Pourquoi le géant Nigéria se fait désirer ?

22 mai 2019

Par Abdou Diaw

Le 20 avril passé, la Commission de l’Union africaine annonçait l’entrée en vigueur de l’accord sur la Zone de libre-échange continentale africaine (Zleca) à partir du 30 mai 2019. Cela fait suite au dépôt de deux instruments de ratification effectués par la Sierra Léone et la République sahraouie. Depuis le sommet extraordinaire de l’Union africaine (UA), le 21 mars 2018, marquant la signature de l’Accord sur la Zone de libre échange continentale (Zleca), les chefs d’État africains et de gouvernement n’ont cessé de presser le pas pour inviter leurs autres pairs à ratifier ledit accord afin de passer à l’étape de mise en œuvre. Il a fallu attendre plus d’un an après le sommet de Kigali pour atteindre le quorum (22 pays).

Malgré la volonté exprimée par les dirigeants africains de concrétiser la création d’un marché de libre échange à l’échelle continentale, certains pays comme le Nigeria, l’une des plus grandes puissances économiques du continent, tarde toujours à rejoindre le cercle des Etats ayant déjà ratifié l’accord. L’attitude de ce mastodonte pourrait être expliquée par des raisons économiques et commerciales. En effet, si on prend le cas du Nigeria, nul n’ignore le poids d’influences qu’exercent les acteurs du secteur privé national. Au lendemain de l’institution de l’accord, en mars 2018 à Kigali, nombreux étaient les industriels nigérians qui s’étaient soulevés pour tirer la sonnette d’alarme. Ces actions de mises en garde ont poussé les autorités étatiques du Nigéria à faire machine arrière. Jusque-là, les appels ne cessent de retentir pour inviter le géant économique du continent à ratifier l’accord.
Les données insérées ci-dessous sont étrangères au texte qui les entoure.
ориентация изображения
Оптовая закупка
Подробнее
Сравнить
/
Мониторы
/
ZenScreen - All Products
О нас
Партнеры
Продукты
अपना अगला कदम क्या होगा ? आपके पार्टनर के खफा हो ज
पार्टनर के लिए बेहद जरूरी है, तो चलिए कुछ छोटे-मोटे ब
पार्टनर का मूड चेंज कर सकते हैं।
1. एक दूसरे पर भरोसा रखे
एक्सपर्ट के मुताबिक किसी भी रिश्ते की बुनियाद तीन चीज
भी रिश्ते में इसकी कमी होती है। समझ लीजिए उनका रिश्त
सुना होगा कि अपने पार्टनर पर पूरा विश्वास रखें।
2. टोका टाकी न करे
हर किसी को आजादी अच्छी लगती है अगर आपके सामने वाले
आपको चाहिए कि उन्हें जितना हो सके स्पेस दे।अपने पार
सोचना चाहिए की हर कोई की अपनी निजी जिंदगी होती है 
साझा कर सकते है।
Son absence dans cette initiative constituerait, sans nul doute, un manque à gagner pour le marché africain si l’on sait que le Nigéria regorge un bassin important de consommateurs. Il convient de souligner que ce pays fait près de 200 millions d’habitants. Les derniers chiffres relayés par le cabinet de conseil et d’audit, PwC, note que la population du pays devrait passer à 206 millions d’habitants en 2020 à 264 millions en 2030.  Le Nigéria, selon les dernières prévisions économiques de la Banque africaine de développement (BAD), représente près de 20 % du PIB continental et environ 75 % de l’économie ouest-africaine. Malgré cette domination, ses exportations vers le reste de l’Afrique sont estimées à 12,7 %, et seulement 3,7 % du commerce total est réalisé au sein de la Communauté économique des États de l’Afrique de l’Ouest. Aujourd’hui, toutes les initiatives pouvant permettre de convaincre le Nigéria à ratifier l’accord sur la Zleca seront les bienvenues.
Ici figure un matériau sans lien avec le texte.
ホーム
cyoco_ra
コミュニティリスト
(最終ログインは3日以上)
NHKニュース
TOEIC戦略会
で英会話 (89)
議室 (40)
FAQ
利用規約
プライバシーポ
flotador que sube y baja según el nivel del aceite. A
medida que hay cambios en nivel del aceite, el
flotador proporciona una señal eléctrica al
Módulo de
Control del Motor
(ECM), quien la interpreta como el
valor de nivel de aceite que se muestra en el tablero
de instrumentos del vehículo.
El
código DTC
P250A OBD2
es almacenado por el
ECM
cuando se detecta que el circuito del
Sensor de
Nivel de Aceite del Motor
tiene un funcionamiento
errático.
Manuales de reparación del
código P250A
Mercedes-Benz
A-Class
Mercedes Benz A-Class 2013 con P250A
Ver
Que ce soit la Commission de l’Union africaine, la Banque africaine de développement, la Communauté économique des Etats de l’Afrique de l’Ouest (CEDEAO), toutes ces institutions devraient être mises à contribution afin d’amener le Nigéria à adopter l’accord sur la Zleca. Les nombreuses opportunités qu’offre la Zleca sont si importantes au point que sa mise en œuvre devrait être l’affaire de tout citoyen du continent africain. La ZLECA rassemble les 55 États membres de l’Union africaine, soit tous les pays du continent. La Zone de libre échanges, il s’agit d’un marché global de plus de 1,2 milliard de personnes, susceptible de provoquer à terme une gigantesque transformation du commerce intracontinental.
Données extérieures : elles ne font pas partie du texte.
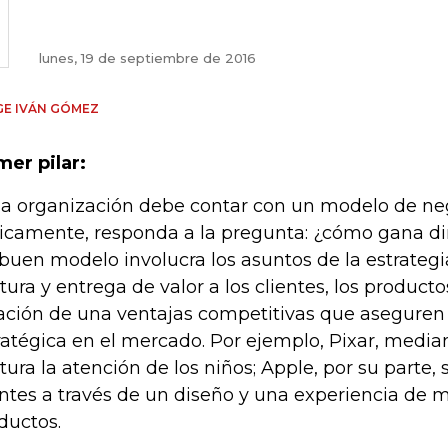
lunes, 19 de septiembre de 2016
E IVÁN GÓMEZ
mer pilar:
a organización debe contar con un modelo de ne
icamente, responda a la pregunta: ¿cómo gana d
buen modelo involucra los asuntos de la estrategi
tura y entrega de valor a los clientes, los productos
ación de una ventajas competitivas que aseguren
ratégica en el mercado. Por ejemplo, Pixar, median
tura la atención de los niños; Apple, por su parte,
entes a través de un diseño y una experiencia de m
ductos.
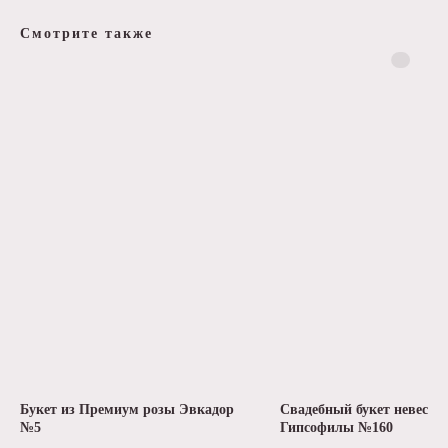
Смотрите также
Букет из Премиум розы Эвкадор
Свадебный букет невесты
№5
Гипсофилы №160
La Commission économique des Nations Unies pour l’Afrique (UNECA) estime que la ZLECA pourrait stimuler le commerce intra-africain en supprimant les droits à l’importation et pourrait même le doubler, dans l’hypothèse où les obstacles non tarifaires sont également réduits. Cela permettrait de porter le taux actuel du commerce intra-africain de 15 % à 52,3 % – comparativement à 54 % dans la Zone de libre-échange nord-américaine, 70 % au sein de l’Union européenne et 60 % en Asie. Les dernières prévisions de la Banque africaine développement (BAD) mettaient en exergue les bonnes performances réalisées par le Nigéria, notamment dans le secteur tertiaire. En effet, l’institution financière relevait que l’importance croissante des services a soutenu la croissance de l’économie nigériane. Le secteur représente environ la moitié du PIB, les 10 % provenant du pétrole et les 22 % de l’agriculture. La croissance du PIB réel était estimée à 1,9 % en 2018, reflétant une reprise dans les services et l’industrie, en particulier les mines, les carrières et la fabrication. La reprise a bénéficié d’une plus grande disponibilité des devises étrangères.